### TASK DETAILS
Each record below is to be retyped exactly, with its pictures omitted.

### Saved data entries
################

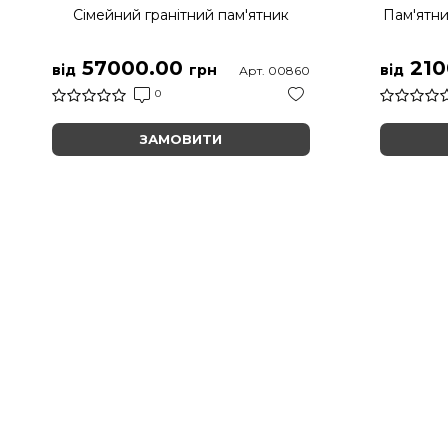
Сімейний гранітний пам'ятник
Пам'ятни
57000.00
210
від
грн
від
Арт. 00860
0
ЗАМОВИТИ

################

### WRITTEN ANSWER
Сімейний гранітний пам'ятник
Пам'ятни
57000.00
210
від
грн
від
Арт. 00860
0
ЗАМОВИТИ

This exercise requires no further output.